My press-on nails didn’t make it through the security check at Pittsburgh International, so on the plane, I plucked off the six that remained. While shuttling my luggage, a bag shifted chipping my pedicure and hitting my instep. I didn’t think about that until logging 10 miles on our first full day in Rome, and my right foot swelled, giving it the appearance of an elephant foot. But the trip was incredible; besides Rome, we visited Florence, Nice, Monaco, Palma Majorca, Barcelona and Naples. I sweated off my fake tan in on the beach in Majorca, but other than being pale and gimpy, things looked pretty good—I had budgeted my wardrobe so that I had one clean outfit left to don to fly home.
We had to be off the ship by 7 a.m., so I was too lazy to put on makeup or curl my hair at such an early hour. What did I care? By that evening, we’d be back in Pittsburgh. To make room in my suitcase, I ditched my deodorant, which had crumbled, and pitched the squished tube of toothpaste, thinking what use could that little bit left in the tube do me?
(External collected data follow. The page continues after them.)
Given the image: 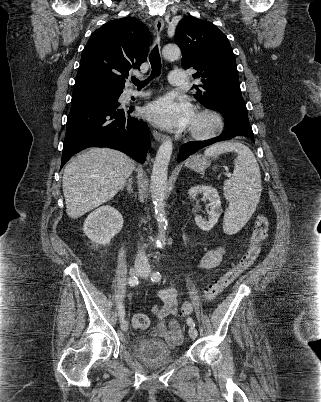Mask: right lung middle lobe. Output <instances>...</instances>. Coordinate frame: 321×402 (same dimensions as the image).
I'll list each match as a JSON object with an SVG mask.
<instances>
[{"instance_id": "dd1d6c3e", "label": "right lung middle lobe", "mask_w": 321, "mask_h": 402, "mask_svg": "<svg viewBox=\"0 0 321 402\" xmlns=\"http://www.w3.org/2000/svg\"><path fill=\"white\" fill-rule=\"evenodd\" d=\"M122 89L100 84H80L74 86L71 103L95 101L108 104H119L118 98Z\"/></svg>"}]
</instances>
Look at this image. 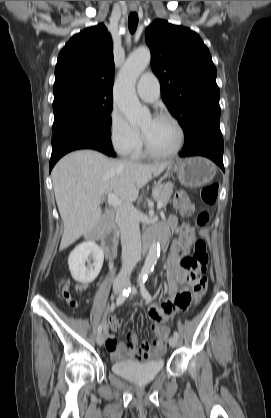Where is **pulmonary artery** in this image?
Here are the masks:
<instances>
[{
    "label": "pulmonary artery",
    "mask_w": 271,
    "mask_h": 418,
    "mask_svg": "<svg viewBox=\"0 0 271 418\" xmlns=\"http://www.w3.org/2000/svg\"><path fill=\"white\" fill-rule=\"evenodd\" d=\"M139 97L147 102L156 101L160 96V84L157 77L151 73H144L137 82Z\"/></svg>",
    "instance_id": "e3ab8cb5"
}]
</instances>
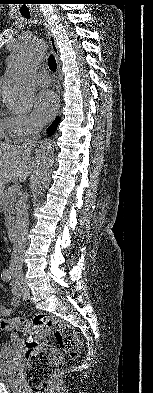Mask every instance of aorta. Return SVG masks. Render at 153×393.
Masks as SVG:
<instances>
[{"mask_svg": "<svg viewBox=\"0 0 153 393\" xmlns=\"http://www.w3.org/2000/svg\"><path fill=\"white\" fill-rule=\"evenodd\" d=\"M45 41L38 35L22 38L8 57L7 74L0 87L5 106L14 113L28 112L33 106V74L45 53ZM34 191L41 194L50 184L54 165V148L50 140L42 141L35 150Z\"/></svg>", "mask_w": 153, "mask_h": 393, "instance_id": "obj_1", "label": "aorta"}]
</instances>
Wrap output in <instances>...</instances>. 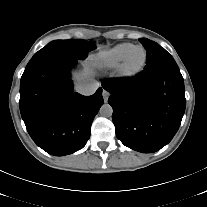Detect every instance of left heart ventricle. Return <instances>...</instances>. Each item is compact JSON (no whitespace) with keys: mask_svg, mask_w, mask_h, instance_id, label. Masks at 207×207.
<instances>
[{"mask_svg":"<svg viewBox=\"0 0 207 207\" xmlns=\"http://www.w3.org/2000/svg\"><path fill=\"white\" fill-rule=\"evenodd\" d=\"M142 60H143V52L142 50L137 49L132 53L128 65L131 68L137 67L141 64Z\"/></svg>","mask_w":207,"mask_h":207,"instance_id":"1","label":"left heart ventricle"}]
</instances>
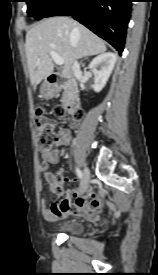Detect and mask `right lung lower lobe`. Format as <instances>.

Don’t ever tempt the toothpaste gods!
Although our flight leaving Rome for Montreal was delayed, we had an empty plane allowing us to stretch out, and in my case, elevate my elephant limb and watch movies, but we missed our connecting flight to Toronto. The airline put us on a later flight that got us into Toronto with only minutes to spare before our flight left for Pittsburgh. We passed through Canadian customs and then a kind airport employee tried to help us get through U.S. customs quickly. He collected all our passports and had my oldest son process us through the automated kiosks while we stripped off shoes, belts, watches and Fitbits to pass through security.
Unfortunately, my husband’s shoe got trapped in the conveyor belt for a few moments, and after doing our best O.J. Simpson dash through the terminal sans shoes and accessories to the gate, they wouldn’t let us on the flight because our bags were still on the plane from Montreal, and the U.S. Border inspectors didn’t want to retrieve and clear them. This necessitated us going back through Canadian customs and being put up in a Toronto hotel overnight.
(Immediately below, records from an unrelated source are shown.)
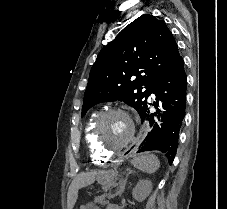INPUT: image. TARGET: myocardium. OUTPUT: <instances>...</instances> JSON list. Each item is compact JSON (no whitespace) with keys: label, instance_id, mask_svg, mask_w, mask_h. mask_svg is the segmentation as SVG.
I'll return each instance as SVG.
<instances>
[{"label":"myocardium","instance_id":"myocardium-1","mask_svg":"<svg viewBox=\"0 0 227 209\" xmlns=\"http://www.w3.org/2000/svg\"><path fill=\"white\" fill-rule=\"evenodd\" d=\"M117 114L124 116L128 120L131 127V133L129 138L121 145L116 146L114 148H108L104 145L103 141L101 140V136H100L101 129L107 118ZM135 136H136V128H135L134 122L132 121L131 117L127 112L119 108H111L99 114L93 128V140H94L95 146L100 151V153L110 157L120 153L122 150L128 147V145L132 142Z\"/></svg>","mask_w":227,"mask_h":209}]
</instances>
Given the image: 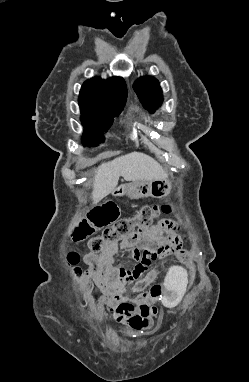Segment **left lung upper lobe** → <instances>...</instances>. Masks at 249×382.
Returning <instances> with one entry per match:
<instances>
[{
  "label": "left lung upper lobe",
  "instance_id": "5c2ea615",
  "mask_svg": "<svg viewBox=\"0 0 249 382\" xmlns=\"http://www.w3.org/2000/svg\"><path fill=\"white\" fill-rule=\"evenodd\" d=\"M143 106L153 112L162 103V91L153 77H141L133 85Z\"/></svg>",
  "mask_w": 249,
  "mask_h": 382
}]
</instances>
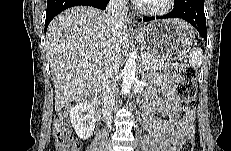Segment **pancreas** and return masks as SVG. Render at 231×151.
I'll list each match as a JSON object with an SVG mask.
<instances>
[{
    "instance_id": "obj_1",
    "label": "pancreas",
    "mask_w": 231,
    "mask_h": 151,
    "mask_svg": "<svg viewBox=\"0 0 231 151\" xmlns=\"http://www.w3.org/2000/svg\"><path fill=\"white\" fill-rule=\"evenodd\" d=\"M142 69L144 71H167L177 70L178 64L163 60L157 56L147 53V57L142 58Z\"/></svg>"
}]
</instances>
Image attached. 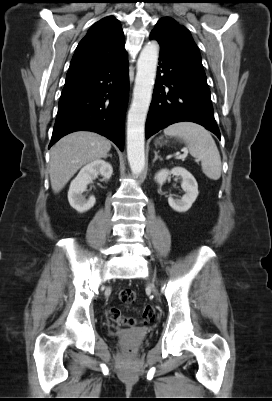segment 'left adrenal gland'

By the time we settled in, it was 12:30 a.m. eastern time, but by our Roman-adjusted body clock, it was 6:30 a.m., and we’d been up more than 24 hours. We had to get up three hours later for our flight to Pittsburgh.
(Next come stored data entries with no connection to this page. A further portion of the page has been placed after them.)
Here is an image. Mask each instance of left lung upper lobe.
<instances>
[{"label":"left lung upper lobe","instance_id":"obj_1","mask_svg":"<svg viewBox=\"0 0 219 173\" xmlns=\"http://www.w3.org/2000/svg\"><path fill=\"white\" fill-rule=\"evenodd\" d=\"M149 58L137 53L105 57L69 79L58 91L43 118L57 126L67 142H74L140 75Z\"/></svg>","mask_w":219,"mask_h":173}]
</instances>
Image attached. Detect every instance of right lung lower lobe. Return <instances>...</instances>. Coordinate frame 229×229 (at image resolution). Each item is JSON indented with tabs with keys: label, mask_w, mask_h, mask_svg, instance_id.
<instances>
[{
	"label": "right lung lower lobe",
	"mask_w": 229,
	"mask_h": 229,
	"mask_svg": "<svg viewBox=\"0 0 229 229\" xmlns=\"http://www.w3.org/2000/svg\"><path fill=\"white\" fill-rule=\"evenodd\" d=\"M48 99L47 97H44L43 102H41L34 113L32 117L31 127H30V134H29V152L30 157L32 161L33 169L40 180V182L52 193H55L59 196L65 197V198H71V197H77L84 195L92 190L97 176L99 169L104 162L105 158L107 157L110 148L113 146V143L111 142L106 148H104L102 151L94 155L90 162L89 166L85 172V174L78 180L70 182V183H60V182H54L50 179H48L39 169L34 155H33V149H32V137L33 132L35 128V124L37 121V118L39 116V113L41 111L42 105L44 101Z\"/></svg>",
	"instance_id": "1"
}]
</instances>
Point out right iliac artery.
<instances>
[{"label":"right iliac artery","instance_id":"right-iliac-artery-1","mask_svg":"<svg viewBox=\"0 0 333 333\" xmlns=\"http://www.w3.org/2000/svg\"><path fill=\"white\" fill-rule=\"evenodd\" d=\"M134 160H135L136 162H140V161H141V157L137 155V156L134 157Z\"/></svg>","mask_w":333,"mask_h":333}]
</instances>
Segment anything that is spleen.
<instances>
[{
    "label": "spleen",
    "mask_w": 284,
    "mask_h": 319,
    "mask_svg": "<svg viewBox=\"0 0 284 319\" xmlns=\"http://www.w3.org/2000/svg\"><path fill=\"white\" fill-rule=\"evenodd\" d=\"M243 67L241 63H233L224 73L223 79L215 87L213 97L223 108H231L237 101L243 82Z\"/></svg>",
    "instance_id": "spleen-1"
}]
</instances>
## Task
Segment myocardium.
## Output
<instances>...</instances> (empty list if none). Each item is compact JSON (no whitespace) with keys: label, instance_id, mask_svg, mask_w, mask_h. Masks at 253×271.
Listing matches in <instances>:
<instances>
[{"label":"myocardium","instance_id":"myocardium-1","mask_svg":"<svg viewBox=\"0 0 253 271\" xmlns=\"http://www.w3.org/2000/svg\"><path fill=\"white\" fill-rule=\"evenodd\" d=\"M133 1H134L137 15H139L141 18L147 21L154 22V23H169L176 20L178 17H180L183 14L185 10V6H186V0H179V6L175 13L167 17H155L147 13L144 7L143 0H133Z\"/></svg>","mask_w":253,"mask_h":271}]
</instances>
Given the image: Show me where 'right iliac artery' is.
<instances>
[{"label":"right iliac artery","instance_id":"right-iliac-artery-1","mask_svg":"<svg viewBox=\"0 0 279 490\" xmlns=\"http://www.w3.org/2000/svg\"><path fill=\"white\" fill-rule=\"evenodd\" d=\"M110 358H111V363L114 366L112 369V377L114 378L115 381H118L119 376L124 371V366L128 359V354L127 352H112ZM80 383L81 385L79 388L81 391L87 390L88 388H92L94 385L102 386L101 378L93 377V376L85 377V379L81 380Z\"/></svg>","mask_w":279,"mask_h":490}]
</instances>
The girl who had cultivated her bella figura, was flying home with teeth that felt like they had a velvet covering because I had no toothpaste, a swollen elephant foot and major bed head while wearing dirty clothes and smelling of Old Spice. Since I had no deodorant, I used my husband’s. (Manly, yes. But I like it too!)
By this time, I looked, smelled, and felt worse than my passport photo, and I don’t know what Erma would have prescribed, but I did the only thing that felt natural when I got home. I brushed my teeth, took a shower and headed for my bed!